When the string "Условия" occurs in a line of the records, show that line.
Records to use section start
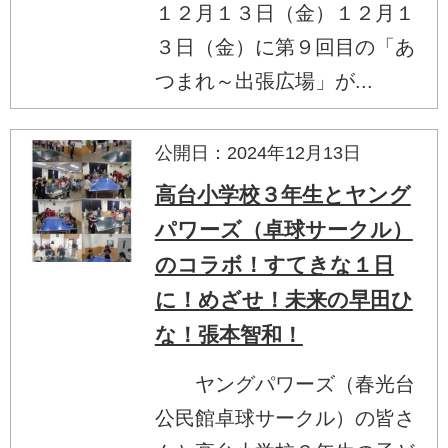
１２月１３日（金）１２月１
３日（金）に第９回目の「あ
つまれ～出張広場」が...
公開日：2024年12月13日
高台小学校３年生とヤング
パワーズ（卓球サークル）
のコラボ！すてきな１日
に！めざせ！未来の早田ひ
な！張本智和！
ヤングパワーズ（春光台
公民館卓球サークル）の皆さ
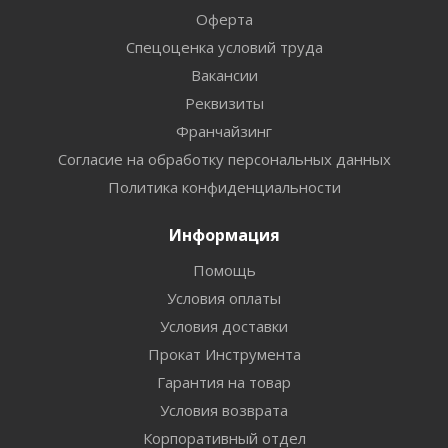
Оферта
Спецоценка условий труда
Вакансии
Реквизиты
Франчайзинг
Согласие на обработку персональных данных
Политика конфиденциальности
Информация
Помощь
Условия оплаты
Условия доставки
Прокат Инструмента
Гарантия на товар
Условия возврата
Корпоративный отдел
Records to use section end
Records to use section start
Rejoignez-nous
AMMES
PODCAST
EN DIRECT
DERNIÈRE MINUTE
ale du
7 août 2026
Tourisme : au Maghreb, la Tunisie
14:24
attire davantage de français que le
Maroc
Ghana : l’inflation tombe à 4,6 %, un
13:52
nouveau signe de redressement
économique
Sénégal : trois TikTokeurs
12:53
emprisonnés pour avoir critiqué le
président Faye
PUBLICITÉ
Records to use section end
## [Your solution]
Условия оплаты
Условия доставки
Условия возврата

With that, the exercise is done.